Angel’s harp on the one, the one I am not
In any shape to be getting on here--
When you’re drunk don’t hitch, like a child
Stay still in the store of whirring toys,
Know someone is coming to get you.
But out here, west Philadelphia rows
Going down to the hospital noone knows about,
Past the church with the red doors
And the church with the neon signs
And the house with vacuum cleaner advertisements painted
On its ankles that now is a drug store--
When the city grunts and groans and heaves
And keeps giving birth to kids in braids overflowing
Polka-dot tanktops, and lean bodies surging out of beaters
Crashing over each other and hitting each other with cellphones,
And a loud sax hiccupping over sissing sissing sick sicking
It should be known I am not the one.
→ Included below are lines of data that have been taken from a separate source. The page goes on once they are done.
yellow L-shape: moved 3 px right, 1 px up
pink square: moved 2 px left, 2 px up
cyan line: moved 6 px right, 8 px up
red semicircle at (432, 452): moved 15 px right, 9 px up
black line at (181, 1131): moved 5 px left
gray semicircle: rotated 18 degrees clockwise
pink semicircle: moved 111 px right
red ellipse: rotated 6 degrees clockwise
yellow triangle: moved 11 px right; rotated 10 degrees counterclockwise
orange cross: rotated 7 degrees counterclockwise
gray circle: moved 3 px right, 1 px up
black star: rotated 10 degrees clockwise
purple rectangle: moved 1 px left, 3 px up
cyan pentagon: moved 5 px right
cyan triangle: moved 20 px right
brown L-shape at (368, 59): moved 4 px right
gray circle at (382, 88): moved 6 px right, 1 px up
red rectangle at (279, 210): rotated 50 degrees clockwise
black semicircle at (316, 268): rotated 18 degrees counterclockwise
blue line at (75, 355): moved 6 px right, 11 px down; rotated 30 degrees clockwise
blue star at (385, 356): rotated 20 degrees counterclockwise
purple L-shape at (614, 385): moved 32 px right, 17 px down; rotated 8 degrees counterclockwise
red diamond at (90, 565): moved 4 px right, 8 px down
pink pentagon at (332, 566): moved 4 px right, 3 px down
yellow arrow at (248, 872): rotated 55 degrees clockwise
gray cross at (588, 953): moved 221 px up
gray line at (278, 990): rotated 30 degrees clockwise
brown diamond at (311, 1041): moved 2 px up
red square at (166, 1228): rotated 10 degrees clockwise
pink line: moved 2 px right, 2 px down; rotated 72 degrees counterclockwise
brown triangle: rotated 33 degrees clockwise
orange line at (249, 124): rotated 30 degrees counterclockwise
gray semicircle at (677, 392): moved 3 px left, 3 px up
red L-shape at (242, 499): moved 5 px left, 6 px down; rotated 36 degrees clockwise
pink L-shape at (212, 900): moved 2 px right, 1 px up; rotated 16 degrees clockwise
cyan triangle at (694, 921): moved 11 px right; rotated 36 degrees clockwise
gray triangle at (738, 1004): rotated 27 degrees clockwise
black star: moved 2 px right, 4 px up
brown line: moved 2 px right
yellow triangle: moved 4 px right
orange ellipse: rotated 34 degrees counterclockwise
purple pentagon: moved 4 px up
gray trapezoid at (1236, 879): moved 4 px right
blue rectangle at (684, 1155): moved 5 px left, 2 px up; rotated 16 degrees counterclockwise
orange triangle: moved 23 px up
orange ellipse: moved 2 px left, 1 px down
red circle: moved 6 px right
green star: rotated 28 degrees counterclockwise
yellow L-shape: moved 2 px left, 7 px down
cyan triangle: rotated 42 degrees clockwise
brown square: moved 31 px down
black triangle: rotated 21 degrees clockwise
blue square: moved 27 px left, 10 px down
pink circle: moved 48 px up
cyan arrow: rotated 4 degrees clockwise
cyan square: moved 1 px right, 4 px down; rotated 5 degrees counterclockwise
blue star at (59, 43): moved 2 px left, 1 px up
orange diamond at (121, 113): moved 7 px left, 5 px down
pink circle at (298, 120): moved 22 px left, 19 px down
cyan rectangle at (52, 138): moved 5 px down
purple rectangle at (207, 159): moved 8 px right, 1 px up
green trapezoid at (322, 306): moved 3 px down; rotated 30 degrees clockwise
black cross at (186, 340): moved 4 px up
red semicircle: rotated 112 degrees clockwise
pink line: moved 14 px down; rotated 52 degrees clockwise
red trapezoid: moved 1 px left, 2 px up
I’m
Starting to know it too.

Thursday 15 February 2018

february 4th


I found the letter you wrote me
In the smoking wreck of my car
On the side of 95.

There was a light rain
And I was reaching around because 
No one knows what to do
When that happens.

I heard the sound
Before it almost collapsed to a point
And the front tin of the hood
Scrunched up like an accordian
Whose notes can kill you
If they go too long.

It didn’t.
You wrote that you would fight for us.
I didn’t have a proper jacket.
I was 3 hours away in white plains
But still, I wanted to curl in a ball
And feel the breeze on my back,
Let the rough voice of that towtruck
Mumble into nothing.

Wednesday 14 February 2018

february 13th


Shaking like the holly in winter,
Spines under snow, red lips
Lingering—there she is
Every morning. Dreaming is
Supposed to be solitary, you say,
Already late to pointless appointments
Where the world has already won.
Show more of yourself. Grit your teeth
While they take the white and dance.
You try to rid
Your body of its power, like the 2am
on your knees shuddering,
But it’s in your blood.
You go out to piss in the backyard
Moon with a shadow over its face
Looking at you peculiar
As if asking
What species of heartbreak is that--
That takes the time away,
That rolls the days down a hill
Into memory without your ever moving?

The city trees bear their bones to the wind
And run out to the violet sky like some
Very slow wild thing skittering through the air.
You wish you believed in the sky,
That last free thing.
Something has drained out;
Now you are like the oak leaf in winter,
All desiccated veins and longing for spring.